Afghanistan 50 Years Ago (Part 2)

Khyber Pass

Further to my recent blog on Afghanistan, I have come across some more old photos of Pakistan and Afghanistan while sorting through the belongings of my mother, who sadly passed away recently.

Here are the Afghan pics from the period 1970-71. They are photos of slides projected on a wall so the resolution is not great but they have a certain vintage quality to them.

Jamil Hotel, Kabul 1970

The Jamil Hotel in Kabul. I don’t know if it is the same place but this is what Lonely Planet says about Jamil Hotel in its latest Kabul guide: ‘This hotel was popular with backpackers until recently, when the police banned it from accepting foreign guests. Rooms have en suite, and although there is sometimes a problem with the water, the management should keep you supplied with buckets.’ Fortunately my parents did not stay there!

Oops!

No sure if this is Afghanistan or Pakistan. Both had equally high incidence of traffic accidents due to overloading, poor maintenance, dangerous roads and lack of driver training.

Typical scenery.
Khyber Rifles

The Khyber Rifles was set up as an auxiliary unit of the British Indian Army to help control the lawless North West Frontier province. After independence, they became part of the Pakistan Army. This is their headquarters, Shagia Fort, near Ali Masjid in Pakistan, photographed by my parents on their way to Afghanistan via the Khyber Pass.

Salang Pass?

The average altitude of Afghanistan is around 4,000 ft but climbs to as much as 20,000 ft in the Hindu Kush mountain range. This looks like a mining or quarrying settlement. And yes, that’s snow in the distance.

Salang Tunnel

This is the anti-avalanche gallery at the approach to the Salang Tunnel cutting through the Hindu Kush mountains about 60 miles north of Kabul. At the time this photo was taken it was the highest road tunnel in the world at an altitude of 11,200 ft. It was built in 1964 by the Soviet Union as part of the Soviet-Afghan Friendship Treaty. It came in handy when the Soviets invaded Afghanistan fifteen years later. The date on the tunnel reads 1343 which corresponds to our 1964. Afghanistan, like Iran, uses the Solar Hijri calendar, unlike most other Muslim countries which recognise the Lunar Hijri calendar.

Kabul 1970.
Desolate mountains and fertile valley. Nice artistic photos by my Mum.

I’ll write something about Pakistan in my next post.

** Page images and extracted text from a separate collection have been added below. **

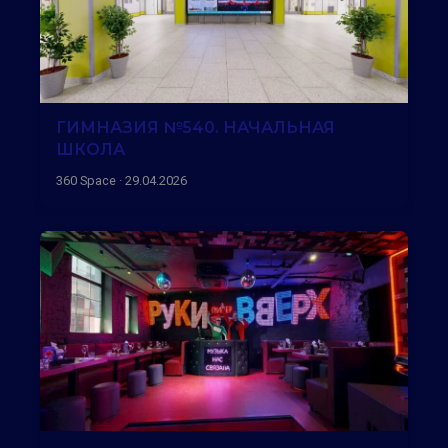
ГИМНАЗИЯ №540. НАЧАЛЬНАЯ
ШКОЛА
360 Space · 29.04.2026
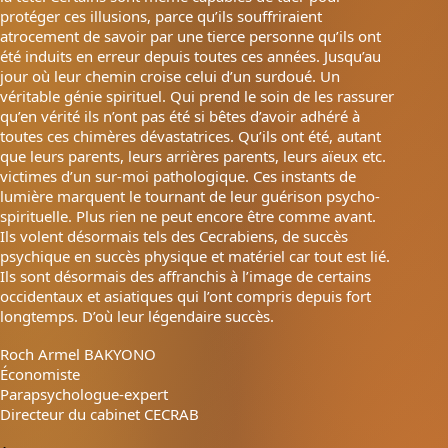
protéger ces illusions, parce qu’ils souffriraient
atrocement de savoir par une tierce personne qu’ils ont
été induits en erreur depuis toutes ces années. Jusqu’au
jour où leur chemin croise celui d’un surdoué. Un
véritable génie spirituel. Qui prend le soin de les rassurer
qu’en vérité ils n’ont pas été si bêtes d’avoir adhéré à
toutes ces chimères dévastatrices. Qu’ils ont été, autant
que leurs parents, leurs arrières parents, leurs aïeux etc.
victimes d’un sur-moi pathologique. Ces instants de
lumière marquent le tournant de leur guérison psycho-
spirituelle. Plus rien ne peut encore être comme avant.
Ils volent désormais tels des Cecrabiens, de succès
psychique en succès physique et matériel car tout est lié.
Ils sont désormais des affranchis à l’image de certains
occidentaux et asiatiques qui l’ont compris depuis fort
longtemps. D’où leur légendaire succès.
Roch Armel BAKYONO
Économiste
Parapsychologue-expert
Directeur du cabinet CECRAB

2 thoughts on “Afghanistan 50 Years Ago (Part 2)”

  1. Thanks for the second Afghanistan article, and the many evocative photos. Most interesting but evidently, from what we are to believe, much of a catastrophe now for the souls who live there. I am sorry to hear about the demise of your mother. It does mean that we benefit from a rummage through her papers and photos and that you have renewed memories from childhood days. Thank you again. I hope that happier times are ahead for you soon.